Data section:
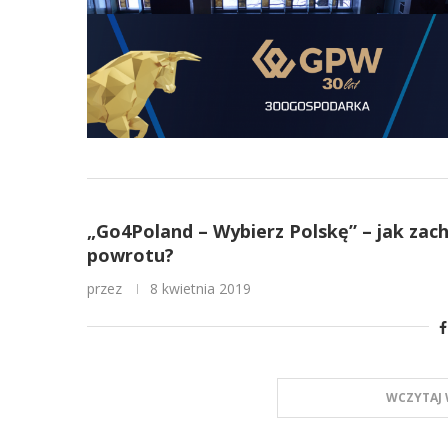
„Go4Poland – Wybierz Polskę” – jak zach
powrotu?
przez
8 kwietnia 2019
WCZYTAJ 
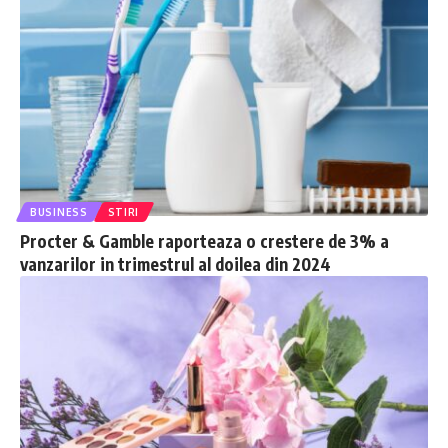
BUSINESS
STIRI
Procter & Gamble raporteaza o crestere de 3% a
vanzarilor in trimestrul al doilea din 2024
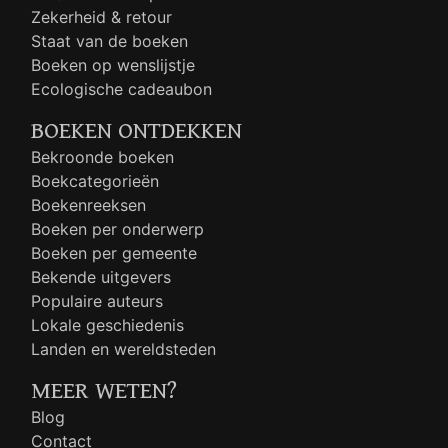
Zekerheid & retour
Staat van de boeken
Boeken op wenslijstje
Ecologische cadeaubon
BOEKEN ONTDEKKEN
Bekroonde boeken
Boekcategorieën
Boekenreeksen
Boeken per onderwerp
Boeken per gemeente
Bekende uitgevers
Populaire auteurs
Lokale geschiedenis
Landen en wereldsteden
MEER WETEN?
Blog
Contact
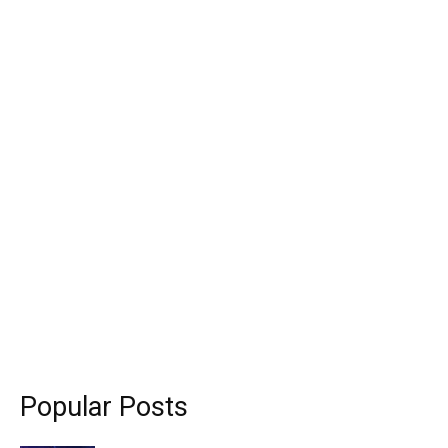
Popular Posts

==

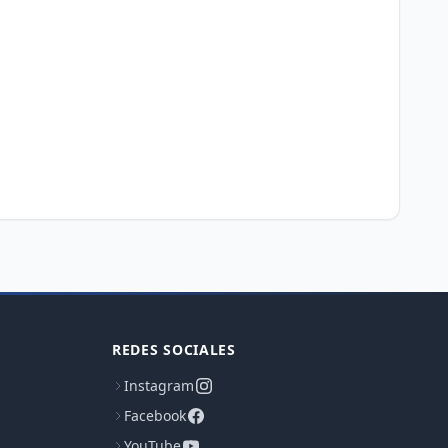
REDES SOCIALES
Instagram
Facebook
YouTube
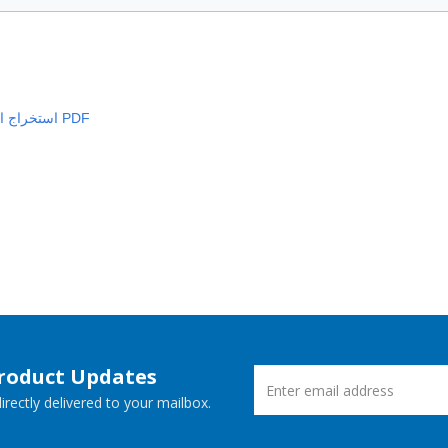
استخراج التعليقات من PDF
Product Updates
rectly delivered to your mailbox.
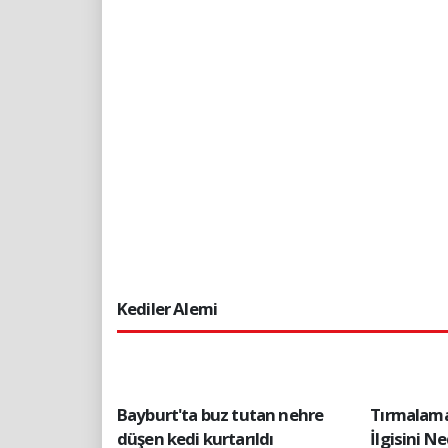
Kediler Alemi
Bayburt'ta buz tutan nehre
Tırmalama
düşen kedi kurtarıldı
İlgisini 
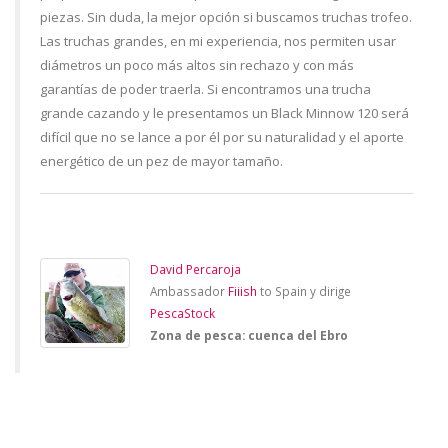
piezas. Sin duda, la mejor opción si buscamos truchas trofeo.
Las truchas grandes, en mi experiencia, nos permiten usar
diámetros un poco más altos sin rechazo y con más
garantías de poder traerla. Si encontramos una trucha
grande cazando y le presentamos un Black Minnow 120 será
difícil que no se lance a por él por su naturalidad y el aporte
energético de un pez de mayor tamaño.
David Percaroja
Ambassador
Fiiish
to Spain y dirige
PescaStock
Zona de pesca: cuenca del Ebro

* * *

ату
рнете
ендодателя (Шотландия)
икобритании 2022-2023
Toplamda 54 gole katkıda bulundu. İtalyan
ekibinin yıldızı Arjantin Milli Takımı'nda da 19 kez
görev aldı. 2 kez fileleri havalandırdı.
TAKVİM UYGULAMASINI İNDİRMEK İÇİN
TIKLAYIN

Task brief: Each line of the data that contains "truchas" belongs in the answer.

Task result:
piezas. Sin duda, la mejor opción si buscamos truchas trofeo.
Las truchas grandes, en mi experiencia, nos permiten usar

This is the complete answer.